# What the task requires
Out of the entries that follow, copy each line containing "korun".

======== Available data ========

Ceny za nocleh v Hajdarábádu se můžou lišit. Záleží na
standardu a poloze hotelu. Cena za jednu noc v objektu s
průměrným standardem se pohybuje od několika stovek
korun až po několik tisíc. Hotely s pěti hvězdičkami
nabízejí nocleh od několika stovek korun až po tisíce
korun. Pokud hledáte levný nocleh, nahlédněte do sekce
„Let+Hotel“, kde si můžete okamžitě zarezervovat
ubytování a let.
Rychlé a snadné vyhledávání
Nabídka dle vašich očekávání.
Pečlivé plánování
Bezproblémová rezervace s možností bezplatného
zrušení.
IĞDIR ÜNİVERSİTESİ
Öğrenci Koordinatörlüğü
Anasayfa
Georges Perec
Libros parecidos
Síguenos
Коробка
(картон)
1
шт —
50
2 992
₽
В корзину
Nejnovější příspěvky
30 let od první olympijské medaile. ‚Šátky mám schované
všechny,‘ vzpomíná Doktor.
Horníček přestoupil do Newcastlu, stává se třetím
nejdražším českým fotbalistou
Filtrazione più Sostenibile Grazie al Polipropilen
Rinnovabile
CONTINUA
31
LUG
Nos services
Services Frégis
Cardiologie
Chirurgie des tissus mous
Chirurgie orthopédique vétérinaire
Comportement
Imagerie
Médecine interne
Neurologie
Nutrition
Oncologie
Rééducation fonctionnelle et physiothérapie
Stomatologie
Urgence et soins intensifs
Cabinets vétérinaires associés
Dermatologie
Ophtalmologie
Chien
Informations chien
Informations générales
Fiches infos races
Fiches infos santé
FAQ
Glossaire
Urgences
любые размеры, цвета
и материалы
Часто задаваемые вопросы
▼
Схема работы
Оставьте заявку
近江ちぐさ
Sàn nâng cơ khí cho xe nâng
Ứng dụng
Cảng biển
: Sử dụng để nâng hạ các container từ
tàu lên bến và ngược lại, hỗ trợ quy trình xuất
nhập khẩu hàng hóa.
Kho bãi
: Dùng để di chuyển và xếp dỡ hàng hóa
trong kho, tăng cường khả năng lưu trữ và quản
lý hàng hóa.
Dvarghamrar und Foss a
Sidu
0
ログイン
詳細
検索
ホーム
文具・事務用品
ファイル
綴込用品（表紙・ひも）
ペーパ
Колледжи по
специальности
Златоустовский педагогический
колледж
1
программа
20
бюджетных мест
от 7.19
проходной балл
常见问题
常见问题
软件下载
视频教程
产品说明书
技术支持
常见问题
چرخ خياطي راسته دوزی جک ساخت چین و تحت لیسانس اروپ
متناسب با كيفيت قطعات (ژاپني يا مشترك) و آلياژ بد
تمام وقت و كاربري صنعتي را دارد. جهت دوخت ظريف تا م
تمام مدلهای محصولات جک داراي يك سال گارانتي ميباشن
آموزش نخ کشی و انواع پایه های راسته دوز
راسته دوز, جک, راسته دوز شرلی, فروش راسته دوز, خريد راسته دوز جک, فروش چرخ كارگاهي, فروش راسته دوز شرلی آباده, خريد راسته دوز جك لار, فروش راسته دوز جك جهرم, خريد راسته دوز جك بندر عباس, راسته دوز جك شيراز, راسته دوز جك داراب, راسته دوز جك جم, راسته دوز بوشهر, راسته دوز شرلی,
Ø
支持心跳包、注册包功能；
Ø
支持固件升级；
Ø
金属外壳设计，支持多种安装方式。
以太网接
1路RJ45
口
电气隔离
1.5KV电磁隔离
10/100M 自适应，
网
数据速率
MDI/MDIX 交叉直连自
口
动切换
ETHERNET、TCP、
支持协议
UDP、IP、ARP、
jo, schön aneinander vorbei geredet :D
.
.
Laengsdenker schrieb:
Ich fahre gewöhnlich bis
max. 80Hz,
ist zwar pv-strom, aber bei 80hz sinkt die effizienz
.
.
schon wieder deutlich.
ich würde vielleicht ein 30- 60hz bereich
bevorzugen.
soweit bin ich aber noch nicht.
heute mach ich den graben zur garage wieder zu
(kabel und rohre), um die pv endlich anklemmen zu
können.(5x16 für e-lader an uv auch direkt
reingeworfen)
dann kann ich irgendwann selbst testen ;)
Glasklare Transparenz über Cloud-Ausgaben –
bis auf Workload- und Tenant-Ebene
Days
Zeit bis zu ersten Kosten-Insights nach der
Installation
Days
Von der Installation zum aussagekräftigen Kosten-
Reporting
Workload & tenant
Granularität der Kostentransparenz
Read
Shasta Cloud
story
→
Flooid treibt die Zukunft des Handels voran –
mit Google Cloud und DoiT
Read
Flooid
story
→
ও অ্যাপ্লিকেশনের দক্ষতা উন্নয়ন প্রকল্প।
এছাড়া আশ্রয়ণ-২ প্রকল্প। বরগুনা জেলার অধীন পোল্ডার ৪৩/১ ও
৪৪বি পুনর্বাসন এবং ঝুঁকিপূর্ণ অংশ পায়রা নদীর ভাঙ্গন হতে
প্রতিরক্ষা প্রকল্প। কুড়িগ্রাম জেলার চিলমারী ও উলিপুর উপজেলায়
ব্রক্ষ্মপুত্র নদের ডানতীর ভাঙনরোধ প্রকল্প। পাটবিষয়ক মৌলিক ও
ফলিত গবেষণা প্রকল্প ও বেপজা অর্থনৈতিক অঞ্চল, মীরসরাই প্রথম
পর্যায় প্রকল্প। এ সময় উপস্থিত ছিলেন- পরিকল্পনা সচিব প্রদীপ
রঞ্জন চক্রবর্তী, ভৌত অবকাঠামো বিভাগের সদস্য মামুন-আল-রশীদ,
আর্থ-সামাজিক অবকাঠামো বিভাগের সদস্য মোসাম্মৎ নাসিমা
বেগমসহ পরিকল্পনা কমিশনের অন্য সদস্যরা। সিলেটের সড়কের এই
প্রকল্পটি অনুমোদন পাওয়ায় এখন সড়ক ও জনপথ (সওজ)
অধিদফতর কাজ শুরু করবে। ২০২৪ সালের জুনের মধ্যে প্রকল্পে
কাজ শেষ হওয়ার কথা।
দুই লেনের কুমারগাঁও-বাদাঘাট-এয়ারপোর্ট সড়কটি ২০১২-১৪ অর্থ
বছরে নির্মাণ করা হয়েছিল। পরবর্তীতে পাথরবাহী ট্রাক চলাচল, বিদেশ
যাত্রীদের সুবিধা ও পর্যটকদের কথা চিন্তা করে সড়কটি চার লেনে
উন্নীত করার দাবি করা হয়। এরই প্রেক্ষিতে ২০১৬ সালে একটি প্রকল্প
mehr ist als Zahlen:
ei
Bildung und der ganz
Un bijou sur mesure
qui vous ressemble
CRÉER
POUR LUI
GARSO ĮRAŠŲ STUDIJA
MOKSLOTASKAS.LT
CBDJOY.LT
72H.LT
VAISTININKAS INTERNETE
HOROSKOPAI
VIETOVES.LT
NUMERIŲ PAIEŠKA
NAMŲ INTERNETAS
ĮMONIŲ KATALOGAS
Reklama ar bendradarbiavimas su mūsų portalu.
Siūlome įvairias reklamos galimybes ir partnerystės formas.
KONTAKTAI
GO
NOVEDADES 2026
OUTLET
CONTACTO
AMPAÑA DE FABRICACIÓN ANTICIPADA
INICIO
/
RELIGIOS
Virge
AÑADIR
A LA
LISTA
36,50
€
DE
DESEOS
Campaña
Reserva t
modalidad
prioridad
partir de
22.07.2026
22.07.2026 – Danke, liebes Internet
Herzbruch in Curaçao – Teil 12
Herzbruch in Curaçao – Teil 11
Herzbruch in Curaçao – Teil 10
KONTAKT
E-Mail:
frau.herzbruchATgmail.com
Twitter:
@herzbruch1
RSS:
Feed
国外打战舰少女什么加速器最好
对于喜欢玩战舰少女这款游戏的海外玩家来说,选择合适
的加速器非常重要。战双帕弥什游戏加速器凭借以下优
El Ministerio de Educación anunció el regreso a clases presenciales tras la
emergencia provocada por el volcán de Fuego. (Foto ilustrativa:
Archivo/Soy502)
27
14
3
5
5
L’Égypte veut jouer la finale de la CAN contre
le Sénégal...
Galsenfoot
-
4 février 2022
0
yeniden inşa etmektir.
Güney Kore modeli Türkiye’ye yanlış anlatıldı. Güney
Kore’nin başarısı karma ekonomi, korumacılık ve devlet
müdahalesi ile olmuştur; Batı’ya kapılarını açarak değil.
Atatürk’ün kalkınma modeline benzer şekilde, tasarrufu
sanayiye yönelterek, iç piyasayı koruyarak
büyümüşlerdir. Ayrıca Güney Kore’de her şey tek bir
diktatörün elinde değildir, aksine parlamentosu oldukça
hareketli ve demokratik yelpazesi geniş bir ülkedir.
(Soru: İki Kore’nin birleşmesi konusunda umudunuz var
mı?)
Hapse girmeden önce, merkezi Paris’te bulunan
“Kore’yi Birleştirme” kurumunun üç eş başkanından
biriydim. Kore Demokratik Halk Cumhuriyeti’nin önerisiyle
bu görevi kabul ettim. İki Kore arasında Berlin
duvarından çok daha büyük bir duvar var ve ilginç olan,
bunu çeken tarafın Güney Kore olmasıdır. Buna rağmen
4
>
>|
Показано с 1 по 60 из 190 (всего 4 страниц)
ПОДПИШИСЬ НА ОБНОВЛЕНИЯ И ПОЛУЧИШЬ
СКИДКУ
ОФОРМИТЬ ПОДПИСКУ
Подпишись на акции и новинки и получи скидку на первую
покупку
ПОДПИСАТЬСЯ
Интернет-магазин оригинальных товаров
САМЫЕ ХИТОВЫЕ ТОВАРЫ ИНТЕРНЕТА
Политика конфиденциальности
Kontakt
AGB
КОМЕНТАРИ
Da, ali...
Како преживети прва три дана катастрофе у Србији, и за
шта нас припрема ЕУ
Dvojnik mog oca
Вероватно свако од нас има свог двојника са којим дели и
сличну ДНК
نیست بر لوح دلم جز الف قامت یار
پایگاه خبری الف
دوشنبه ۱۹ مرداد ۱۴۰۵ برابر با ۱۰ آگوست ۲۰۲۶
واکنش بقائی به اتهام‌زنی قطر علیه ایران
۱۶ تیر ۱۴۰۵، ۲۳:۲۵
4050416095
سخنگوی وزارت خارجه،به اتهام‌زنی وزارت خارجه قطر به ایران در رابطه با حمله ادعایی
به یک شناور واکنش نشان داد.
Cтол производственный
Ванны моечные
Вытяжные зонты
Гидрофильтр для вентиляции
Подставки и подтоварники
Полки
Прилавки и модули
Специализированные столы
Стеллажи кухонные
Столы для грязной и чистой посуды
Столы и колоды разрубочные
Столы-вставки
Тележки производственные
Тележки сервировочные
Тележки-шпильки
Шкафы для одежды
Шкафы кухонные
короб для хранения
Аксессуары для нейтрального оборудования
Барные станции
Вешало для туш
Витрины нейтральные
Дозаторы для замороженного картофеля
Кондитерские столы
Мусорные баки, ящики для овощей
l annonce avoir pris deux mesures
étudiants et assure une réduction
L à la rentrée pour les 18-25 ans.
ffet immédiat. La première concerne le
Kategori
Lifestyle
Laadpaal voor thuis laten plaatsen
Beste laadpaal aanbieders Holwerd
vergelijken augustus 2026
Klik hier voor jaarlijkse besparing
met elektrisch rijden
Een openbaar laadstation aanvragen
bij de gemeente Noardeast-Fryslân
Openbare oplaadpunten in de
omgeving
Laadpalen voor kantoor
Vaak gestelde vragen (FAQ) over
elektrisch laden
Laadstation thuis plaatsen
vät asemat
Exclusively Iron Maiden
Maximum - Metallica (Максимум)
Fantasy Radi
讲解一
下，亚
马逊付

========

# Solved problem
korun až po několik tisíc. Hotely s pěti hvězdičkami
nabízejí nocleh od několika stovek korun až po tisíce
korun. Pokud hledáte levný nocleh, nahlédněte do sekce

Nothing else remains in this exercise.